As a counsellor, I’ve been trained to look at signs and patterns to tell me something about a person that they hide from plain sight. Just recently, I’ve stumbled across something very interesting.
Science has actually revealed four patterns that could tell you if your relationship is doomed.
How true is this?
Brian Olgosky conducted a research over at the University of Illinois that classified couples according to the changes in their commitment to get married, and the reasons for those changes. Olgosky studied a total of 376 unmarried couples in their mid-20’s over the course of nine months.
Throughout his research he was able to identify four distinct relationship types: dramatic, conflict-ridden, socially-involved, and partner-focused.
Over nine months, he found the couples who belonged to the dramatic group were more likely to break up. These were couples that spent less time with one another and whose relationships were very turbulent.
On the opposite end, he also discovered that couples who belonged to the partner-focused groups were more likely to stay together because these couples valued their partners above all aspects of life.

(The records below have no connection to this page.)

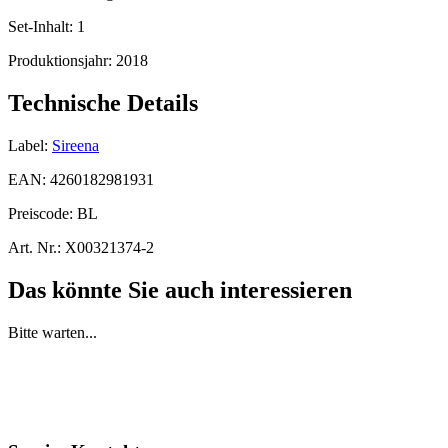
Set-Inhalt:
1
Produktionsjahr:
2018
Technische Details
Label:
Sireena
EAN:
4260182981931
Preiscode:
BL
Art. Nr.:
X00321374-2
Das könnte Sie auch interessieren
Bitte warten...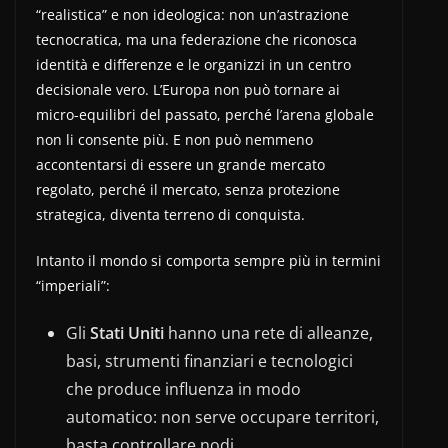
“realistica” e non ideologica: non un’astrazione
tecnocratica, ma una federazione che riconosca
identità e differenze e le organizzi in un centro
decisionale vero. L’Europa non può tornare ai
micro-equilibri del passato, perché l’arena globale
non li consente più. E non può nemmeno
accontentarsi di essere un grande mercato
regolato, perché il mercato, senza protezione
strategica, diventa terreno di conquista.
Intanto il mondo si comporta sempre più in termini
“imperiali”:
Gli
Stati Uniti
hanno una rete di alleanze,
basi, strumenti finanziari e tecnologici
che produce influenza in modo
automatico: non serve occupare territori,
basta controllare nodi.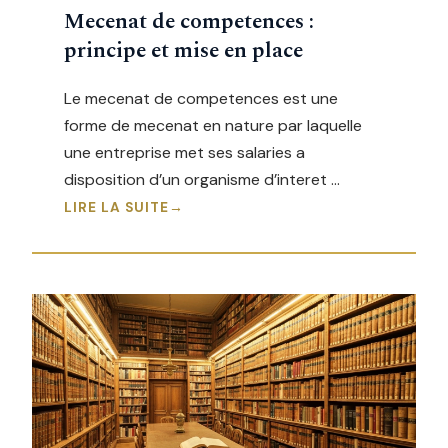
Mecenat de competences :
principe et mise en place
Le mecenat de competences est une
forme de mecenat en nature par laquelle
une entreprise met ses salaries a
disposition d’un organisme d’interet …
LIRE LA SUITE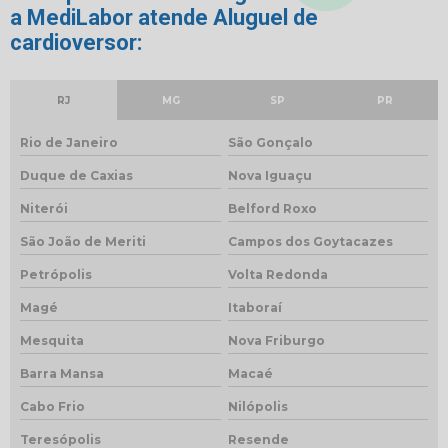
a MediLabor atende Aluguel de
cardioversor:
RJ
MG
SP
PR
Rio de Janeiro
São Gonçalo
Duque de Caxias
Nova Iguaçu
Niterói
Belford Roxo
São João de Meriti
Campos dos Goytacazes
Petrópolis
Volta Redonda
Magé
Itaboraí
Mesquita
Nova Friburgo
Barra Mansa
Macaé
Cabo Frio
Nilópolis
Teresópolis
Resende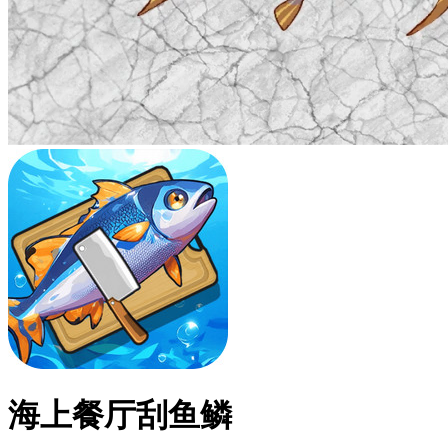
海上餐厅刮鱼鳞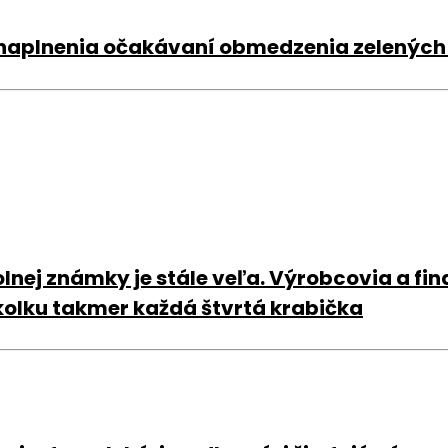
 naplnenia očakávaní obmedzenia zelených
olnej známky je stále veľa. Výrobcovia a f
kolku takmer každá štvrtá krabička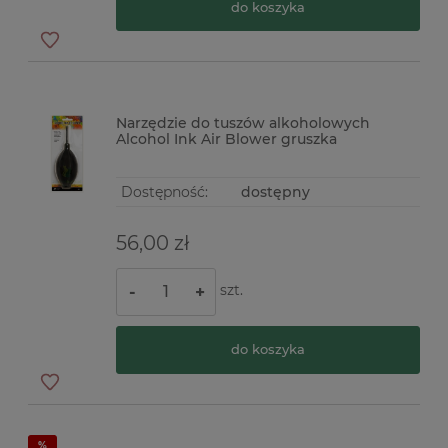
do koszyka
Narzędzie do tuszów alkoholowych
Alcohol Ink Air Blower gruszka
Dostępność:
dostępny
56,00 zł
szt.
-
+
do koszyka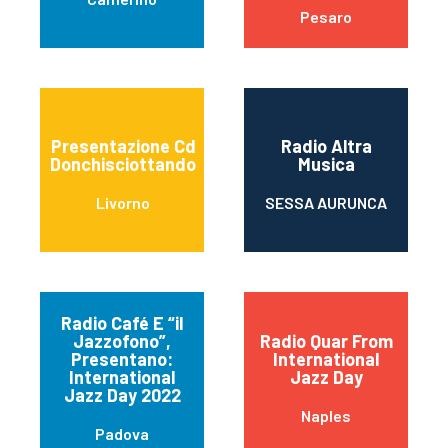
Pesaro
Presentazione Cd
Radio Altra
Donchisciottando
Musica
Livorno
SESSA AURUNCA
Radio Café E “il
Jazzofono”,
Radio Quar From
Presentano:
International
International
Jazz Day
Jazz Day 2022
Naples
Padova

You can read more about the study here.
You can also check out the full article here.
What’s my take on this?
I’d like to point out that this is a study done on unmarried couples. Based on my experience, there is absolutely no predicting how or when a relationship/marriage will end. I’ve seen partner-focused couples who’ve gone from loving one another so much to going for each other’s throats in a second. I’ve also seen dramatic couples survive a 30-year marriage.
Regardless, it’s always important for spouses to look back and determine how far they’ve gone in their marriage. A couple that started out as a dramatic couple can become partner-focused the longer they stay committed in their marriage, and vice versa.
If you continue asking yourself, “Is my relationship doomed?”, and you want clear answers, you can always seek professional help. A relationship that is not working should be fixed.